▶ _Directions for this task_
Where in the listing does the string "from" appear? Copy every line that holds it.
★ ★ ★ ★ ★ ★ ★
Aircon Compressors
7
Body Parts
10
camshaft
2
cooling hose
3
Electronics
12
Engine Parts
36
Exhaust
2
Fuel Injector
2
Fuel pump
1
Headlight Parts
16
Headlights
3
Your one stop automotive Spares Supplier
★ ★ ★ ★ ★ ★ ★
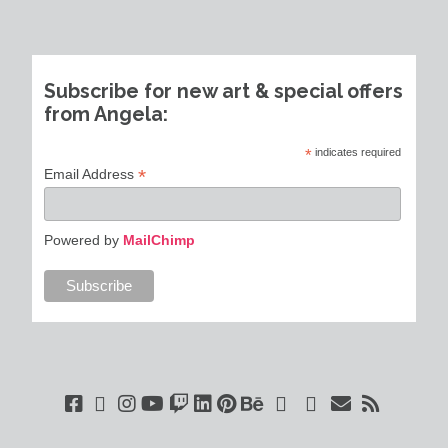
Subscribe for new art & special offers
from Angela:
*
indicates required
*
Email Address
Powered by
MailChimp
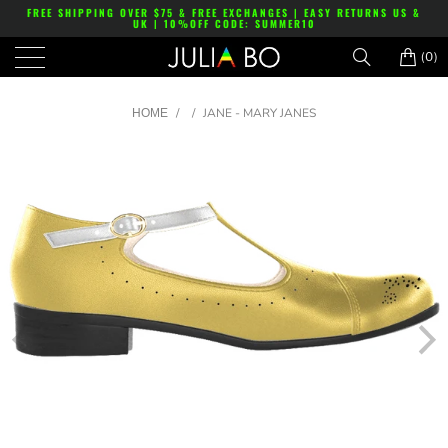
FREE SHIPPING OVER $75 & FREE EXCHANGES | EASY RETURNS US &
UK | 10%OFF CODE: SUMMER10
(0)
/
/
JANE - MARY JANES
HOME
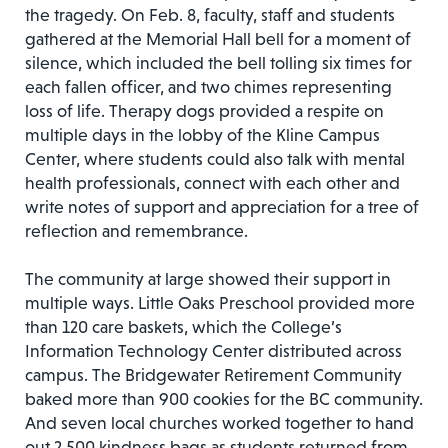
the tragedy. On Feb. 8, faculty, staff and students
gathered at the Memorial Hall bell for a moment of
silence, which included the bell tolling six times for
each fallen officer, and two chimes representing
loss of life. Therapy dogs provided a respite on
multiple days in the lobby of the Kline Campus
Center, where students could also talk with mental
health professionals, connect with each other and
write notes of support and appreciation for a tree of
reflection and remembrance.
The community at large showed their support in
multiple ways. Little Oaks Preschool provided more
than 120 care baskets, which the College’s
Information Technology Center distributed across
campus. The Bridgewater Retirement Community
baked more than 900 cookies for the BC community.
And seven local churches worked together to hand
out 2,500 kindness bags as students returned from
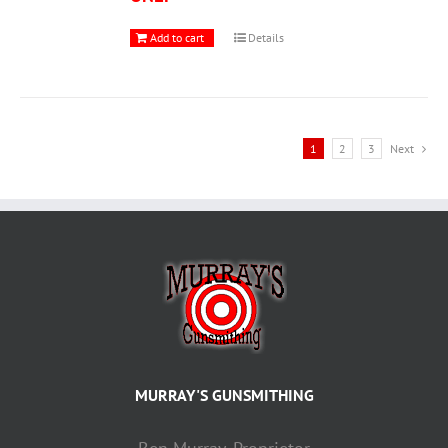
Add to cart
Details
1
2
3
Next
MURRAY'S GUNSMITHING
★ ★ ★ ★ ★ ★ ★
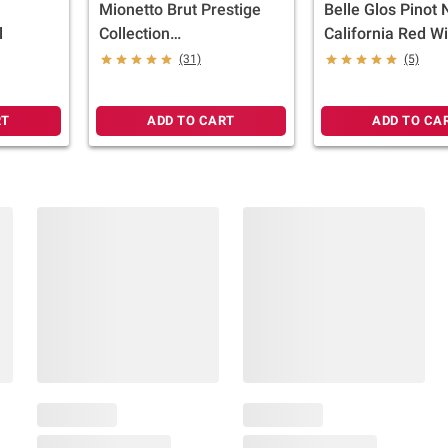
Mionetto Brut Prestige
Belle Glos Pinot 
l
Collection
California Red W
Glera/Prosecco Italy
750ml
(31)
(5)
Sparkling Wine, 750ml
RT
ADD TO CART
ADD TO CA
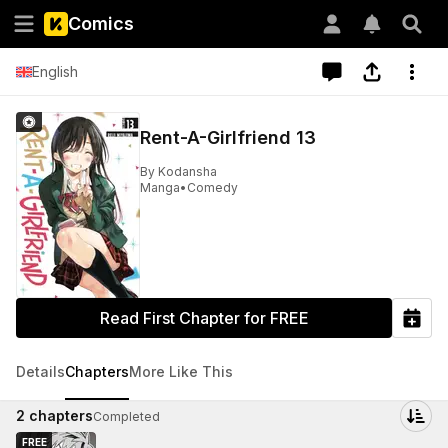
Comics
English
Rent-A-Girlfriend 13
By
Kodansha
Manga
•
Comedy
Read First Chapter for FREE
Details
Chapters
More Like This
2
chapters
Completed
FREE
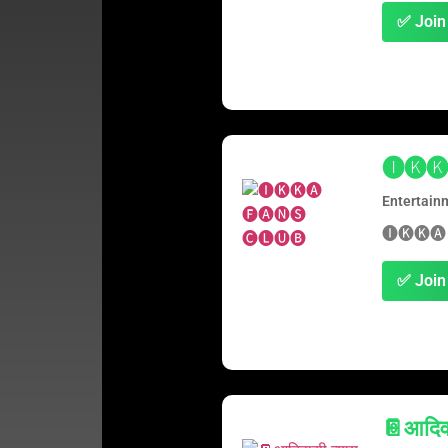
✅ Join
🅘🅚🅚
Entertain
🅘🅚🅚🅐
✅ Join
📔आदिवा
★ ★ ★ ★ ★ ★ ★
▶ _Result below_
from Angela:
out 2,500 kindness bags as students returned from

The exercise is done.